15/09/2010 2 Di Francesco Lanza

“Hai speso tempo, buona volontà e tantissimi soldi per il tuo abito, non credi che dovresti usarlo?” – Simile a questa la vocina che nel mio cervello s’agita sovente.

Lo ammetto, ho un problema: sono un dandy medievale, amo i vestiti, amo gli accessori, amo creare o elaborare cose sempre nuove per migliorare il mio look trecentesco. Peccato non ci siano poi tante occasioni per sfoggiarlo… O sì? Sebbene non avessimo intenzione di spostare più il campo per un po’ (dato che è in fase di flusso e cambiamento a causa di alcuni progetti FENOMENALI che per il momento restano top-secret), il clima dolce di fine estate ci ha ispirato una passeggiata nel passato.

Il nostro piede ha calcato in passato le pietre del centro storico di Valvasone… E durante il weekend, i giorni prescelti per l’annuale rievocazione, l’ha fatto di nuovo: io, Martina, Giorgio ed Alessandra abbiamo infilato il farsetto e il kirtle e abbiamo ammirato le sue strade e le sue attrattive.
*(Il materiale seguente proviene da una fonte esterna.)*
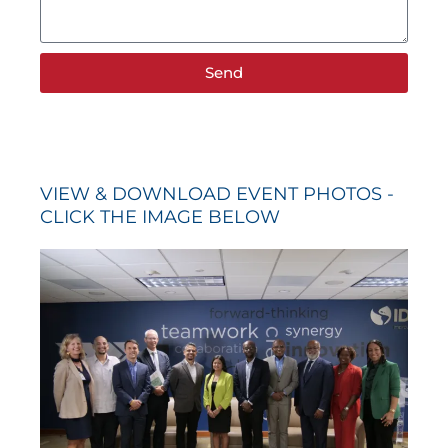
Send
VIEW & DOWNLOAD EVENT PHOTOS -
CLICK THE IMAGE BELOW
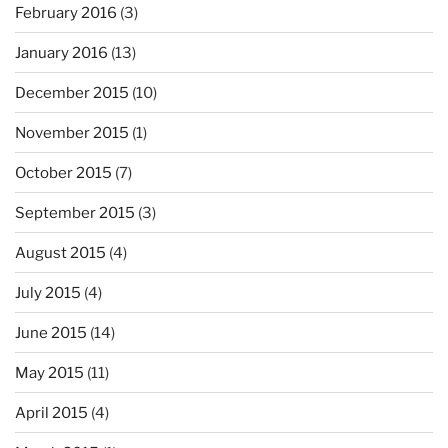
February 2016
(3)
January 2016
(13)
December 2015
(10)
November 2015
(1)
October 2015
(7)
September 2015
(3)
August 2015
(4)
July 2015
(4)
June 2015
(14)
May 2015
(11)
April 2015
(4)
Molti sono i dettagli che nelle rievocazioni ci fanno storcere il naso (siamo dei perfezionisti!), ma devo dire che l’organizzazione stavolta ci ha a più riprese stupito. Potrete ammirare tra le foto la fantastica impalcatura medievale eretta per il restauro del mosaico posato nel frontone della chiesa; un abbeveratoio di legno con le botti, al quale il furetto Demostene si è rinfrescato; la stupenda bancarella delle lane colorate con metodi antichi ed essenze vegetali (io e Marti facciamo i clienti trecenteschi… Peccato non fossero in vendita ma meramente dimostrative!).

Quanto a noi, ci siamo divertiti. E’ sempre un po’ una festa indossare questi carissimi, travagliatissimi, speciali abiti. Anche se in effetti talvolta è un mustelide a rubarti la scena (ed anche questo è… doverosamente documentato per i posteri!).